(Stored data entries)
++++++++

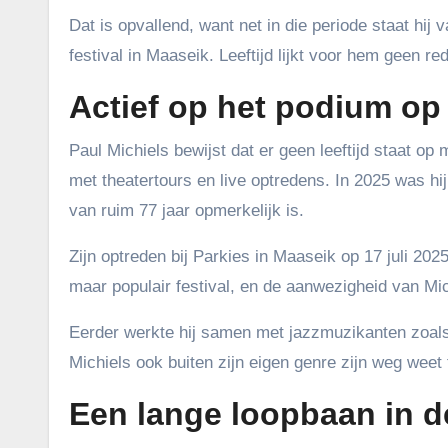
Dat is opvallend, want net in die periode staat hij v
festival in Maaseik. Leeftijd lijkt voor hem geen r
Actief op het podium op 
Paul Michiels bewijst dat er geen leeftijd staat op m
met theatertours en live optredens. In 2025 was hi
van ruim 77 jaar opmerkelijk is.
Zijn optreden bij Parkies in Maaseik op 17 juli 20
maar populair festival, en de aanwezigheid van Mich
Eerder werkte hij samen met jazzmuzikanten zoals 
Michiels ook buiten zijn eigen genre zijn weg weet
Een lange loopbaan in 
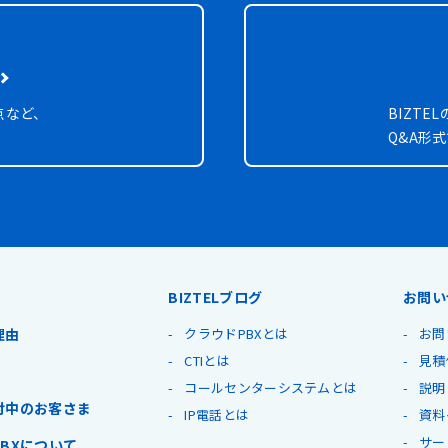
点など、
BIZT
Q&A形
BIZTELブログ
お問い
理由
クラウドPBXとは
お問
CTIとは
見積
コールセンターシステムとは
説明
討中のお客さま
IP電話とは
資料
サー
BXについて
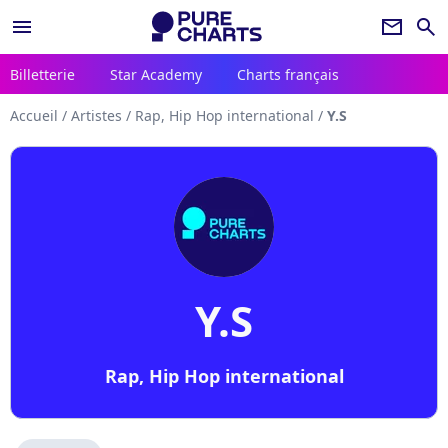
menu
newsletter
search
Billetterie
Star Academy
Charts français
Accueil
/
Artistes
/
Rap, Hip Hop international
/
Y.S
Y.S
Rap, Hip Hop international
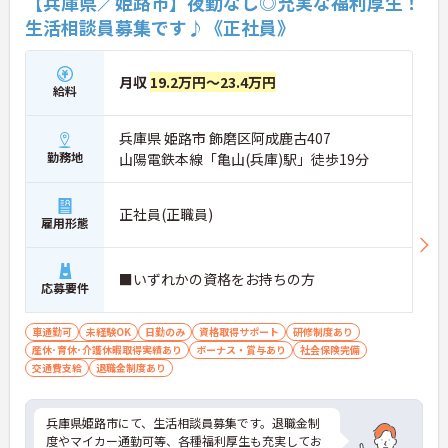
【兵庫県／姫路市】夜勤なし◎充実な福利厚生！
・要支援の利用者様が中心
生活相談員募集です♪《正社員》
・運動支援や相談援助がメイン
・入浴介助、食事介助なし
→ 利用者様とのコミュニケーションを大切にしたい
方にぴったりです♪
月収
19.2万円～23.4万円
給料
兵庫県 姫路市 飾磨区阿成鹿古407
勤務地
山陽電鉄本線「亀山(兵庫)駅」徒歩19分
正社員(正職員)
雇用形態
■いずれかの資格をお持ちの方
応募要件
車通勤可
未経験OK
日勤のみ
資格取得サポート
研修制度あり
産休･育休･介護休暇取得実績あり
ボーナス・賞与あり
社会保険完備
交通費支給
退職金制度あり
兵庫県姫路市にて、生活相談員募集です。退職金制
度やマイカー通勤可等、各種福利厚生も充実してお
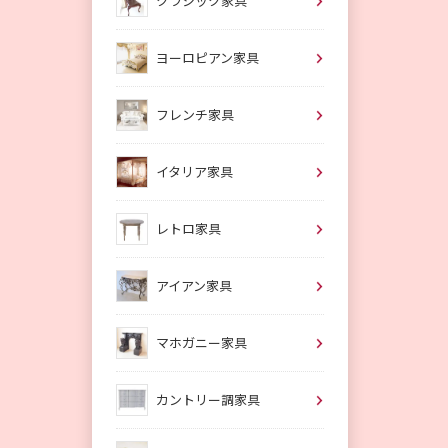
クラシック家具
ヨーロピアン家具
フレンチ家具
イタリア家具
レトロ家具
アイアン家具
マホガニー家具
カントリー調家具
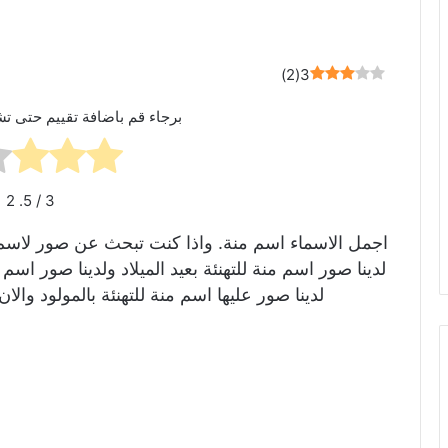
)
2
(
3
برجاء قم باضافة تقييم حتى تش
2
/ 5.
3
اجمل الاسماء اسم منة. واذا كنت تبحث عن صور لاسم م
لدينا صور اسم منة للتهنئة بعيد الميلاد ولدينا صور ا
لدينا صور عليها اسم منة للتهنئة بالمولود 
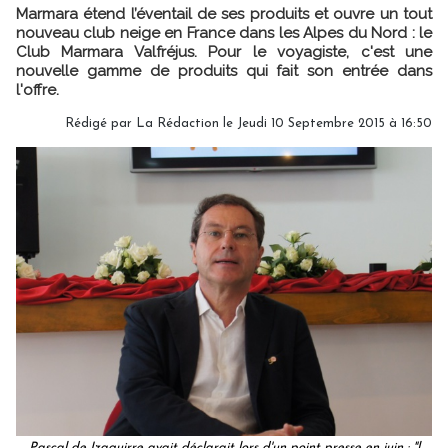
Marmara étend l’éventail de ses produits et ouvre un tout
nouveau club neige en France dans les Alpes du Nord : le
Club Marmara Valfréjus. Pour le voyagiste, c'est une
nouvelle gamme de produits qui fait son entrée dans
l'offre.
Rédigé par
La Rédaction
le Jeudi 10 Septembre 2015 à 16:50
Pascal de Izaguirre avait déclarait lors d'un point presse en juin : "l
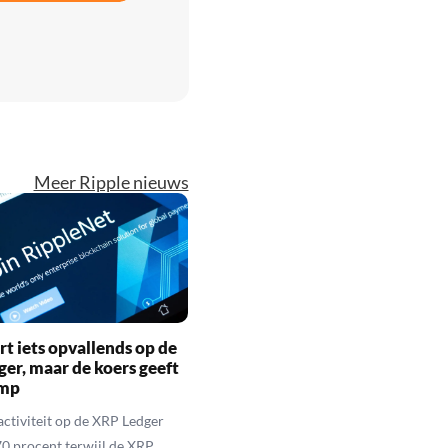
Meer Ripple nieuws
rt iets opvallends op de
er, maar de koers geeft
imp
activiteit op de XRP Ledger
 70 procent terwijl de XRP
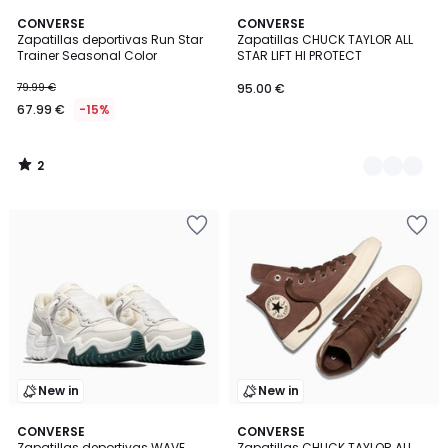
2
CONVERSE
2
CONVERSE
/
Zapatillas deportivas Run Star
Zapatillas CHUCK TAYLOR ALL
Colores
5
Trainer Seasonal Color
STAR LIFT HI PROTECT
79.99 €
95.00 €
67.99 €
-15%
2
/
5
New in
New in
2
CONVERSE
CONVERSE
Zapatillas deportivas WAVE
Zapatillas CHUCK TAYLOR ALL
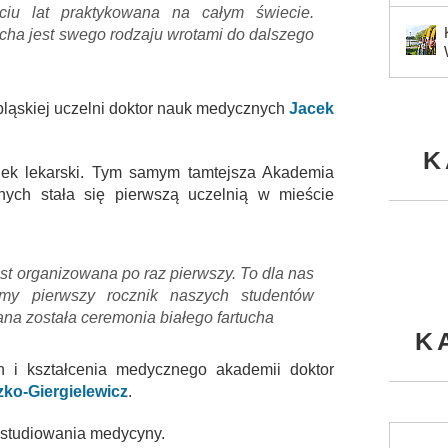
ęciu lat praktykowana na całym świecie.
ucha jest swego rodzaju wrotami do dalszego
lbląskiej uczelni doktor nauk medycznych
Jacek
K
unek lekarski. Tym samym tamtejsza Akademia
ch stała się pierwszą uczelnią w mieście
est organizowana po raz pierwszy. To dla nas
y pierwszy rocznik naszych studentów
ana została ceremonia białego fartucha
K
ch i kształcenia medycznego akademii doktor
ko-Giergielewicz
.
o studiowania medycyny.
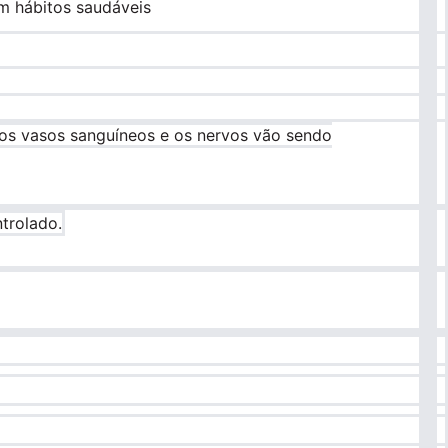
m hábitos saudáveis
 os vasos sanguíneos e os nervos vão sendo
trolado.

++++++++

Transcribe all entries above exactly. Omit the pictures.

Dat is opvallend, want net in die periode staat hij v
festival in Maaseik. Leeftijd lijkt voor hem geen r
Actief op het podium op 
Paul Michiels bewijst dat er geen leeftijd staat op m
met theatertours en live optredens. In 2025 was hi
van ruim 77 jaar opmerkelijk is.
Zijn optreden bij Parkies in Maaseik op 17 juli 20
maar populair festival, en de aanwezigheid van Mich
Eerder werkte hij samen met jazzmuzikanten zoals 
Michiels ook buiten zijn eigen genre zijn weg weet
Een lange loopbaan in 
点など、
BIZT
Q&A形
BIZTELブログ
お問い
理由
クラウドPBXとは
お問
CTIとは
見積
コールセンターシステムとは
説明
討中のお客さま
IP電話とは
資料
サー
BXについて
menu
newsletter
search
Billetterie
Star Academy
Charts français
Accueil
/
Artistes
/
Rap, Hip Hop international
/
Y.S
Y.S
Rap, Hip Hop international
【兵庫県／姫路市】夜勤なし◎充実な福利厚生！
・要支援の利用者様が中心
生活相談員募集です♪《正社員》
・運動支援や相談援助がメイン
・入浴介助、食事介助なし
→ 利用者様とのコミュニケーションを大切にしたい
方にぴったりです♪
月収
19.2万円～23.4万円
給料
兵庫県 姫路市 飾磨区阿成鹿古407
勤務地
山陽電鉄本線「亀山(兵庫)駅」徒歩19分
正社員(正職員)
雇用形態
■いずれかの資格をお持ちの方
応募要件
車通勤可
未経験OK
日勤のみ
資格取得サポート
研修制度あり
産休･育休･介護休暇取得実績あり
ボーナス・賞与あり
社会保険完備
交通費支給
退職金制度あり
兵庫県姫路市にて、生活相談員募集です。退職金制
度やマイカー通勤可等、各種福利厚生も充実してお
クラシック家具
ヨーロピアン家具
フレンチ家具
イタリア家具
レトロ家具
アイアン家具
マホガニー家具
カントリー調家具
)
2
(
3
برجاء قم باضافة تقييم حتى تش
2
/ 5.
3
اجمل الاسماء اسم منة. واذا كنت تبحث عن صور لاسم م
لدينا صور اسم منة للتهنئة بعيد الميلاد ولدينا صور ا
لدينا صور عليها اسم منة للتهنئة بالمولود 
Marmara étend l’éventail de ses produits et ouvre un tout
nouveau club neige en France dans les Alpes du Nord : le
Club Marmara Valfréjus. Pour le voyagiste, c'est une
nouvelle gamme de produits qui fait son entrée dans
l'offre.
Rédigé par
La Rédaction
le Jeudi 10 Septembre 2015 à 16:50
Pascal de Izaguirre avait déclarait lors d'un point presse en juin : "l
Meer Ripple nieuws
rt iets opvallends op de
er, maar de koers geeft
imp
activiteit op de XRP Ledger
 70 procent terwijl de XRP
2
CONVERSE
2
CONVERSE
/
Zapatillas deportivas Run Star
Zapatillas CHUCK TAYLOR ALL
Colores
5
Trainer Seasonal Color
STAR LIFT HI PROTECT
79.99 €
95.00 €
67.99 €
-15%
2
/
5
New in
New in
2
CONVERSE
CONVERSE
Zapatillas deportivas WAVE
Zapatillas CHUCK TAYLOR ALL
ęciu lat praktykowana na całym świecie.
ucha jest swego rodzaju wrotami do dalszego
lbląskiej uczelni doktor nauk medycznych
Jacek
K
unek lekarski. Tym samym tamtejsza Akademia
ch stała się pierwszą uczelnią w mieście
est organizowana po raz pierwszy. To dla nas
y pierwszy rocznik naszych studentów
ana została ceremonia białego fartucha
K
ch i kształcenia medycznego akademii doktor
ko-Giergielewicz
.
o studiowania medycyny.
m hábitos saudáveis
 os vasos sanguíneos e os nervos vão sendo
trolado.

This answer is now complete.